*** Opening of Record extracts ***

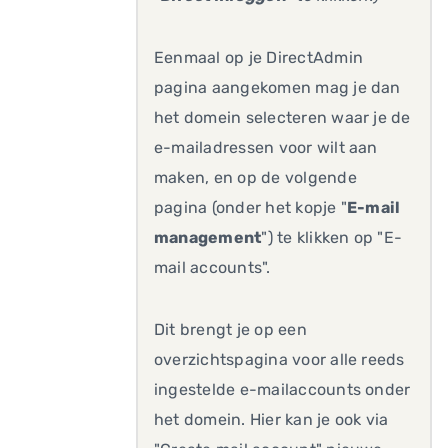
Eenmaal op je DirectAdmin
pagina aangekomen mag je dan
het domein selecteren waar je de
e-mailadressen voor wilt aan
maken, en op de volgende
pagina (onder het kopje "
E-mail
management
") te klikken op "E-
mail accounts".
Dit brengt je op een
overzichtspagina voor alle reeds
ingestelde e-mailaccounts onder
het domein. Hier kan je ook via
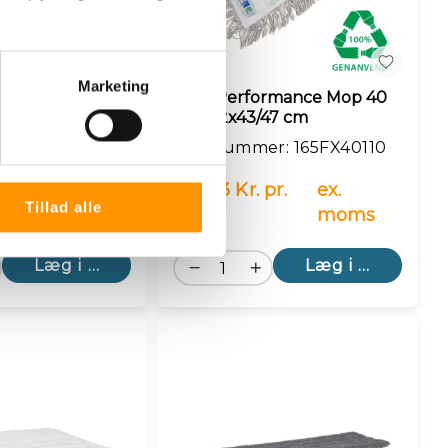
n
Sammenlign
Marketing
rmance Mop 30
High Performance Mop 40
40 cm
cm - 12x43/47 cm
r: 165FX3095
Varenummer: 165FX40110
100,63 Kr. pr.
ex.
Tillad alle
. stk.
ex. moms
stk.
moms
Læg i kurv
Læg i kurv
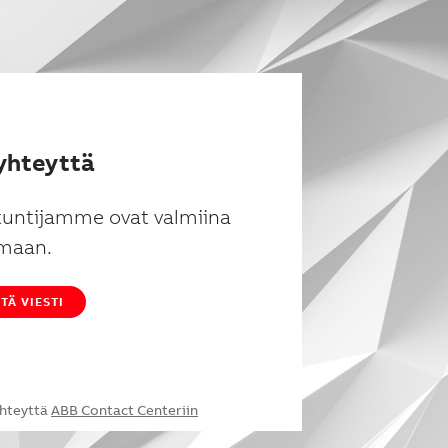
yhteyttä
tuntijamme ovat valmiina
maan.
TÄ VIESTI
yhteyttä
ABB Contact Centeriin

*** Close of Record extracts ***

**What you should do:**
Leave out the pictures. Return exactly the lines from the first line of the records to the line bearing "Dit brengt je op een", inclusive.

**Expected output:**
Eenmaal op je DirectAdmin
pagina aangekomen mag je dan
het domein selecteren waar je de
e-mailadressen voor wilt aan
maken, en op de volgende
pagina (onder het kopje "
E-mail
management
") te klikken op "E-
mail accounts".
Dit brengt je op een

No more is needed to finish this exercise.